After the failure cluster is recovered, the residual resources are not deleted #3959

XiShanYongYe-Chang · 2023-08-21T02:00:37Z

What happened:

As described in comment: #3808 (comment)

What you expected to happen:

After the failure cluster is recovered, these residual resources can be deleted normally.

How to reproduce it (as minimally and precisely as possible):

Anything else we need to know?:

Environment:

Karmada version:
kubectl-karmada or karmadactl version (the result of kubectl-karmada version or karmadactl version):
Others:

The text was updated successfully, but these errors were encountered:

XiShanYongYe-Chang · 2023-08-21T03:26:11Z

/cc @chaunceyjiang @lxtywypc @zach593
Can you help take a look?

zach593 · 2023-08-22T01:57:34Z

how about let execution-controller watch cluster object's unready -> ready? if we are considering enqueue too often, lastTransitionTime could help determine how long the cluster was unavailable.

XiShanYongYe-Chang · 2023-08-22T02:07:30Z

After the cluster is recovered, will all resources on the cluster be resynchronized? If so, will the pressure of the controller suddenly surge?

What does this strategy specifically refer to?
#3808 (comment)

zach593 · 2023-08-22T02:54:04Z

After the cluster is recovered, will all resources on the cluster be resynchronized? If so, will the pressure of the controller suddenly surge?

So I got a thought for a while, that make objectWatcher use DeepEqual() checks if there is content changes or not(mutating webhook and API compatibility between karmada and member clusters might be the problem), then it can reduce the frequency of updating member clusters when execution-controller reconciling.

What does this strategy specifically refer to?
#3808 (comment)

This makes every affected items ratelimited, clearing items from the ratelimiter may take a lot of time. And if one day we might let user control the options of ratelimiter and number of async worker retries (or just alter to controller-runtime). In that case, recovery mechanism that rely on dynamic parameters is unreliable.

On the other hand, there's no much difference between watch cluster objects with async worker/controller-runtime's retry mechanism, they both trigger the execution-controller reconciling.

chaunceyjiang · 2023-08-30T10:20:09Z

/cc @XiShanYongYe-Chang @lxtywypc @RainbowMango

A new version is about to be released. If this issue is not resolved, I think we may need to revert #3808.

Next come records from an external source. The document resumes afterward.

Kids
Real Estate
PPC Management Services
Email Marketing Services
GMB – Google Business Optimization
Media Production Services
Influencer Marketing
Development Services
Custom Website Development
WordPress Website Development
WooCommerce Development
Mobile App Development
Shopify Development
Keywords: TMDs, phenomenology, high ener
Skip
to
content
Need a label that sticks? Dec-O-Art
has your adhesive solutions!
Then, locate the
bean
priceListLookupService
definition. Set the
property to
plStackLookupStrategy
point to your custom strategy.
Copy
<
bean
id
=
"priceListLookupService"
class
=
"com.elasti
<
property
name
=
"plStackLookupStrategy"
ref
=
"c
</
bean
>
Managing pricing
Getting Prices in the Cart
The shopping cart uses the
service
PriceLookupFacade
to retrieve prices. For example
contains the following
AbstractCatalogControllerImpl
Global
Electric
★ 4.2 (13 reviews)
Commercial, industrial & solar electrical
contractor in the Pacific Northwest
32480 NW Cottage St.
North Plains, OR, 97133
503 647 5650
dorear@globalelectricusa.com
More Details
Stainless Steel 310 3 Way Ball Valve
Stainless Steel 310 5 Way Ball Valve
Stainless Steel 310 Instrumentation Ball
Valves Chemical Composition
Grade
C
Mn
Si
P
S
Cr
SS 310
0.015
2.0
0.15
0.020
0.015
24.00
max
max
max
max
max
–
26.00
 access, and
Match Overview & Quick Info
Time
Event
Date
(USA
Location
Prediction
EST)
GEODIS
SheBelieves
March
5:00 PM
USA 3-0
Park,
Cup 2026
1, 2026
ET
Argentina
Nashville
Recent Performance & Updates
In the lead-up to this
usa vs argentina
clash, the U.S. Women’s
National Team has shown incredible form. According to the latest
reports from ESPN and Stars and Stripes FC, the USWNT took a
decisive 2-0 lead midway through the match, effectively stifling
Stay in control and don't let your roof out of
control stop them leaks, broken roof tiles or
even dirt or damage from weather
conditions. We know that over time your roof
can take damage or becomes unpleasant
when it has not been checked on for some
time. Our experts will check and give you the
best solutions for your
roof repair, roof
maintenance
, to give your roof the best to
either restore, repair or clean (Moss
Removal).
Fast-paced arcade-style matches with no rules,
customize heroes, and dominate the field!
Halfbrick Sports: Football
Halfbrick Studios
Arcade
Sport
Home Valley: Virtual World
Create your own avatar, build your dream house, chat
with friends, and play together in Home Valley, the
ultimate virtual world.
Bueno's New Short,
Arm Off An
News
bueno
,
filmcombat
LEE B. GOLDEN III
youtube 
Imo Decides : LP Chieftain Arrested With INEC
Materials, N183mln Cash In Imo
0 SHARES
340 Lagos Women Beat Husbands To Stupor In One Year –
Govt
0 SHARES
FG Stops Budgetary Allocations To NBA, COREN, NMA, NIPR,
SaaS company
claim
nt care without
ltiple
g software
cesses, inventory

RainbowMango · 2023-08-30T10:42:24Z

@XiShanYongYe-Chang @lxtywypc What's your opinion?

XiShanYongYe-Chang · 2023-08-30T11:40:08Z

My thoughts may not be correct, but my viewpoint is that the scope of this issue can be controlled. Can we consider incorporating it into the next version and address the problems mentioned in the current issue? Please correct me if I'm wrong.

chaunceyjiang · 2023-08-30T11:47:14Z

According to the description in #3999, the finalizer of work was not removed correctly, which will cause ExecutionSpace not being deleted and thus prevent this cluster from be removed.

I am most concerned about the inability to remove the cluster.

XiShanYongYe-Chang · 2023-08-30T12:01:44Z

Ok, Thanks
/cc @lxtywypc How do you think?

lxtywypc · 2023-08-31T04:09:26Z

Hi @RainbowMango @chaunceyjiang @XiShanYongYe-Chang
I'm sorry for replying late.

After the discussion among our team, we think that the core issue is that why we need max retry in AsyncWorker. We could have a further discussion on this later.

And for #3808, I think it's okay to revert it for the new version coming soon. But the core thought of it we think is still right. We hope it could be brought back when we solve the promblem of max retry.

RainbowMango · 2023-08-31T04:52:24Z

Great thanks @lxtywypc

I totally agree that the work of #3808 is incredible, yes, definitely, we can bring it back in the next release(1.8).
I also have some ideas about and will leave my thoughts on #3807.

Since we all agree to revert it, who will help to do it?

lxtywypc · 2023-08-31T05:22:36Z

Since we all agree to revert it, who will help to do it?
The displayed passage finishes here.